A single failed check does not trigger an alert. The check must fail **N times in a row** (configured by `--failures`, default 2). This avoids false alarms from network blips or brief deploys.

```diagram
  check 1: ✓ pass
  check 2: ✗ fail    ← failure count: 1
  check 3: ✗ fail    ← failure count: 2 → alert sent
  check 4: ✗ fail    ← within cooldown, no re-alert
  check 5: ✓ pass    ← recovery alert sent
```

### Recovery alerts

When a check transitions from **failing to passing** after an alert was sent, Strada sends a **recovery notification** so you know the issue resolved. No action needed; recovery alerts are automatic.

### Cooldown

After an alert fires, Strada waits `--cooldown` minutes (default 60) before sending another alert for the same check.

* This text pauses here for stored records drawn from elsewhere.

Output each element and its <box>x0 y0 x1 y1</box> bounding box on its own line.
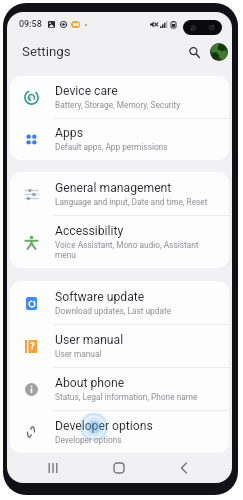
staticText: Developer options <box>55 435 122 445</box>
button[interactable]: General management <box>10 172 229 215</box>
staticText: Settings <box>22 44 71 60</box>
button[interactable]: Software update <box>10 281 229 324</box>
staticText: MS <box>73 22 79 27</box>
staticText: General management <box>55 181 172 195</box>
staticText: Software update <box>55 290 145 304</box>
staticText: Download updates, Last update <box>55 306 172 316</box>
staticText: 09:58 <box>19 19 42 30</box>
button[interactable]: ? <box>10 324 229 367</box>
staticText: User manual <box>55 333 124 347</box>
button[interactable]: Account <box>210 43 228 61</box>
staticText: Device care <box>55 84 118 98</box>
staticText: Default apps, App permissions <box>55 142 168 152</box>
button[interactable]: Apps <box>10 118 229 160</box>
staticText: About phone <box>55 376 125 390</box>
staticText: Language and input, Date and time, Reset <box>55 197 208 207</box>
staticText: Accessibility <box>55 224 124 238</box>
staticText: Status, Legal information, Phone name <box>55 392 198 402</box>
button[interactable]: Home <box>104 453 134 483</box>
button[interactable]: Developer options <box>10 410 229 453</box>
staticText: User manual <box>55 349 102 359</box>
button[interactable]: Back <box>169 453 199 483</box>
staticText: ? <box>30 341 35 352</box>
button[interactable]: Search <box>184 42 204 62</box>
staticText: Voice Assistant, Mono audio, Assistant m… <box>55 240 217 260</box>
button[interactable]: Recent apps <box>38 453 68 483</box>
button[interactable]: Accessibility <box>10 215 229 268</box>
staticText: Apps <box>55 126 83 140</box>
button[interactable]: About phone <box>10 367 229 410</box>
staticText: Developer options <box>55 419 153 433</box>
button[interactable]: Device care <box>10 76 229 118</box>
staticText: Battery, Storage, Memory, Security <box>55 100 181 110</box>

This prevents notification spam during extended outages.

### Auto-disable

If a check has been failing continuously for longer than `--auto-disable-hours` (default 24 hours), Strada **automatically disables it** and sends a final notification. This prevents filling your database with thousands of identical failure rows from a decommissioned service or misconfigured URL.

Re-enable with:

```bash
strada checks enable <id>
```

***

## What gets stored on failure

When a check fails, Strada stores the **response body** (truncated to 16KB) and **all response headers** (except `set-cookie`). This means an agent or human debugging the outage can see exactly what the server returned.

Successful checks store only the status code and latency. No body or headers.

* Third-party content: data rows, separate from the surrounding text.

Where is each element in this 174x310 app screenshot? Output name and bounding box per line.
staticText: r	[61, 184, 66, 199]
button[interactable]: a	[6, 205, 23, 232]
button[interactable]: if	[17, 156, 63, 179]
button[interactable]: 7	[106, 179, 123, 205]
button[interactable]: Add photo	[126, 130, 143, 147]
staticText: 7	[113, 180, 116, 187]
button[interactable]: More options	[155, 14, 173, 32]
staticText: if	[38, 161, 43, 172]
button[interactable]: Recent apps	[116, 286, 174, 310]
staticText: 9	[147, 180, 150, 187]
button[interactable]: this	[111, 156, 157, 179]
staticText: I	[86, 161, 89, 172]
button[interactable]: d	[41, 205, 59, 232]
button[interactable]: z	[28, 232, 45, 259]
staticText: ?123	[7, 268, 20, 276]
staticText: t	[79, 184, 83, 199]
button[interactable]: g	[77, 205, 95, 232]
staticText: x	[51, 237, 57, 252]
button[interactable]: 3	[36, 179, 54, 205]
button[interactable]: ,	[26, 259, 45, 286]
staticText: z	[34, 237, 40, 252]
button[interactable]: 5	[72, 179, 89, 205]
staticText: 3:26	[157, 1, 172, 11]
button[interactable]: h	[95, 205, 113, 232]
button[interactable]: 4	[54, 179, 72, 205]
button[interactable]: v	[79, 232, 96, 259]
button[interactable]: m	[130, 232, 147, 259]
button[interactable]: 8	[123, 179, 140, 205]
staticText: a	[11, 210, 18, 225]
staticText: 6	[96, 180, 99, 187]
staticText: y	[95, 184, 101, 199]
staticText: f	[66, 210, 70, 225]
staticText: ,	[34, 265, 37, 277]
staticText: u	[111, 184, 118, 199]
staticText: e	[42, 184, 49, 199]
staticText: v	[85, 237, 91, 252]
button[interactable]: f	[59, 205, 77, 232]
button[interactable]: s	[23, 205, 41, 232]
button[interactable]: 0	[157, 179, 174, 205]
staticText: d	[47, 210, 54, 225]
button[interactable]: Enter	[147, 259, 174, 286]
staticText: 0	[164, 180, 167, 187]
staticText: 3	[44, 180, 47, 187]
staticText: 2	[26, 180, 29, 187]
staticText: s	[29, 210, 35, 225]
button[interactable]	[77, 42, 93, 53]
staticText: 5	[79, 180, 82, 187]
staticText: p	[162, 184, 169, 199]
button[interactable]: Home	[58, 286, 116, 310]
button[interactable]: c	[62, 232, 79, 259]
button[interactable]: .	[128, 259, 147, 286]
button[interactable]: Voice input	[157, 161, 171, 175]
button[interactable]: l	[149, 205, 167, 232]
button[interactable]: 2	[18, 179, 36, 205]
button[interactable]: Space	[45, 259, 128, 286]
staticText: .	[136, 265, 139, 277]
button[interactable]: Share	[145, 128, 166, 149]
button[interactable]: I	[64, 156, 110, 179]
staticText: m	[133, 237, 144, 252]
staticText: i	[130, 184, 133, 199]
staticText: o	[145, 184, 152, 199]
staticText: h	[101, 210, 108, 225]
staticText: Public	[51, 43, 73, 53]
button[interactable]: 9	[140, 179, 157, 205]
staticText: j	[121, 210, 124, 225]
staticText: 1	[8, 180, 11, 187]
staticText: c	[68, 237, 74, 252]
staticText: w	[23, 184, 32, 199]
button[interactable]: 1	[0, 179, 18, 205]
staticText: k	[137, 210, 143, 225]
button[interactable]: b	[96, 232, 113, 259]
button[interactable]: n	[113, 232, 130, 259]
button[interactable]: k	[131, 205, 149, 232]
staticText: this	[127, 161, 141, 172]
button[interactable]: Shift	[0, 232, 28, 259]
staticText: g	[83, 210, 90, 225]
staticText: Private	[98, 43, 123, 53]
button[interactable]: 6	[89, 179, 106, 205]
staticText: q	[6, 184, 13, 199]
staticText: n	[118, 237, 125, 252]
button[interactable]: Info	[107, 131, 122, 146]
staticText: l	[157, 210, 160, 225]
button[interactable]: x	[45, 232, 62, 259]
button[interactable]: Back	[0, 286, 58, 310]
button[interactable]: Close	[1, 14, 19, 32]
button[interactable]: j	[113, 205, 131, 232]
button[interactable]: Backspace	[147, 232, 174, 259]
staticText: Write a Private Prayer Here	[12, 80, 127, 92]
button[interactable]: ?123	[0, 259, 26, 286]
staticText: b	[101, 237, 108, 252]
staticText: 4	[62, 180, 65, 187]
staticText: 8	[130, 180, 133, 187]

### Querying check results

Health check results live in the `otel_health_checks` ClickHouse table. Query them with SQL:

```bash
# Recent failures for a specific URL
strada query "
  SELECT Timestamp, StatusCode, LatencyMs, ErrorMessage
  FROM otel_health_checks
  WHERE Success = 0
  ORDER BY Timestamp DESC
  LIMIT 20
"

# Availability percentage over the last 30 days
strada query "
  SELECT
    countIf(Success = 1) * 100.0 / count() AS availability_pct
  FROM otel_health_checks
  WHERE Url = 'https://api.example.com/health'
  AND Timestamp >= now() - INTERVAL 30 DAY
  LIMIT 1
"

# Latency percentiles
strada query "
  SELECT
    quantile(0.5)(LatencyMs) AS p50,
    quantile(0.95)(LatencyMs) AS p95,
    quantile(0.99)(LatencyMs) AS p99
  FROM otel_health_checks
  WHERE Url = 'https://api.example.com/health'
  AND Timestamp >= now() - INTERVAL 24 HOUR
  LIMIT 1
"

# Read the response body from the last failure
strada query "
  SELECT Timestamp, StatusCode, ResponseBody
  FROM otel_health_checks
  WHERE Success = 0
  AND Url = 'https://api.example.com/health'
  ORDER BY Timestamp DESC
  LIMIT 1
"
```

***

## Common workflows

### Monitor a production API

```bash
# Create the check
strada checks create \
  --url https://api.example.com/health \
  --name "Production API"

# Make sure you have alert destinations
strada alerts add --channel email --to oncall@example.com
strada alerts add --channel webhook --to https://hooks.slack.com/services/...
```

### Monitor multiple services

```bash
strada checks create --url https://api.example.com/health --name "API"
strada checks create --url https://example.com --name "Marketing site"
strada checks create --url https://app.example.com/health --name "Dashboard"
strada checks create --url https://ws.example.com/health --name "WebSocket server" --timeout 3000
```

### Check a non-standard health endpoint

Some services return 204, 301, or other non-2xx status codes from health endpoints:

```bash
# Accept 200-399 as healthy (includes redirects)
strada checks create \
  --url https://legacy.example.com/ping \
  --name "Legacy service" \
  --status-min 200 \
  --status-max 399
```

### Disable auto-disable for critical checks

For checks you never want automatically disabled (even if they fail for days), set `--auto-disable-hours 0`:

```bash
strada checks create \
  --url https://payments.example.com/health \
  --name "Payment gateway" \
  --auto-disable-hours 0
```

***

## Alert destinations

Health checks share the same destination system as error alerts. One destination can receive both error alerts and health check alerts.

See [Alerts and Destinations](/docs/alerts) for the full guide on setting up email, webhook, and Slack destinations.